Log Cabin: If you’ve ever played with Lincoln Logs, then this design will be a snap. Place a tepee of tinder and kindling in the middle. Place two logs in parallel on each side of the tinder. Stack another pair of logs on top of the first pair so that it looks like #. Continue until you’ve built your “log cabin,” and light it up.
Platform: This configuration is another favorite for campfire cooks. Like the log cabin, you place the logs in perpendicular rows, but instead of pairs, place three or more logs in a dense configuration. Light from the top to create a solid “platform” of coals for pots and pans, says Backpacker.
Star: Prefer a slow burn? To build a star fire, place logs end-to-end so that they resemble an asterisk. Place tinder and kindling in the center of the asterisk, and light. Nudge logs toward the center as they burn for gradual consumption. To extinguish, pull logs apart.
Keep your fire under control — never stack the wood so high that the blaze will collapse and spill out of the fire ring. Keep an eye on the fire at all times, and keep a shovel and water in reach to snuff out any out-of-control flames. If you’re using a grill for cooking, make sure it’s on a stable base — hot metal can cause serious burns (and you don’t want those hot dogs to fall into the flames if the grill tips). Plan a campfire-friendly treat to take advantage of your makeshift heat source.

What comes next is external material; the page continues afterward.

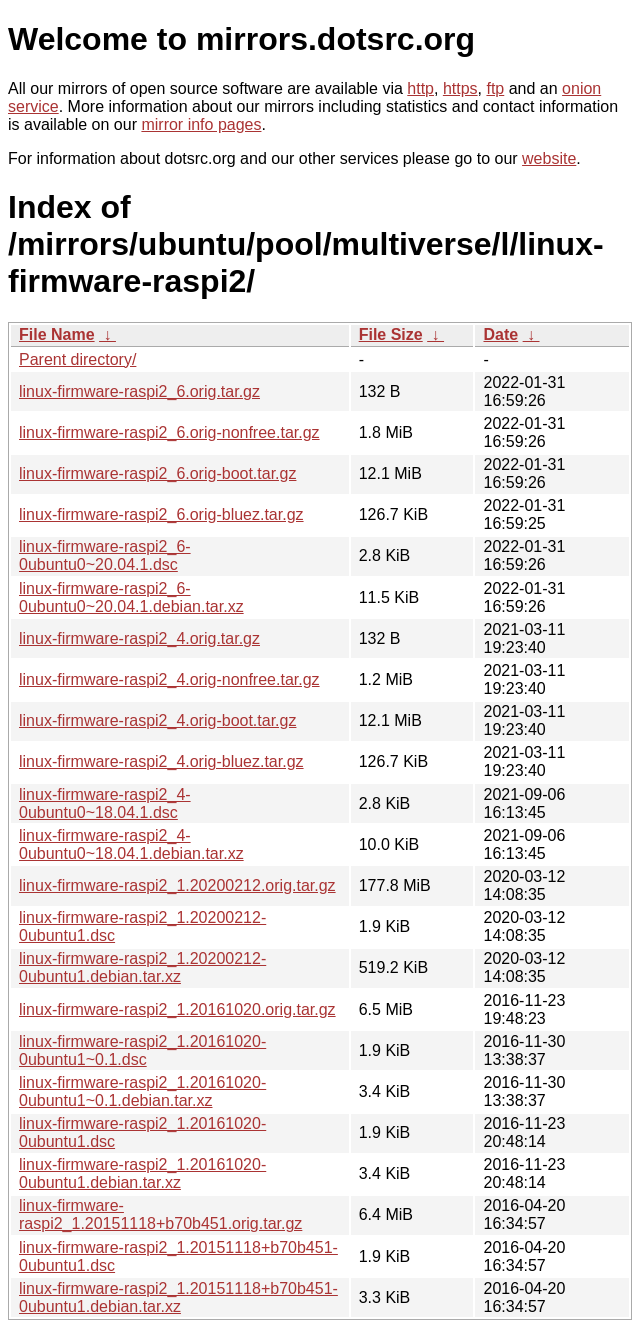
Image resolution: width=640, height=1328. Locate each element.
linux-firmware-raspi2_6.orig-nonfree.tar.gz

Ready to call it a night? After extinguishing the flames with water, stir the embers with a stick and pour more water on it. Don’t leave the site until the ashes are cool to the touch; allow 20 minutes for the process, according to the Art of Manliness. Clean up and remove any plastic or foil that might have accidentally fallen into the fire. If you’re in the backcountry, crush any remaining charcoal and scatter the remains in a wide area.
Last step: Keep an extra supply of marshmallows on hand for the next night’s campfire.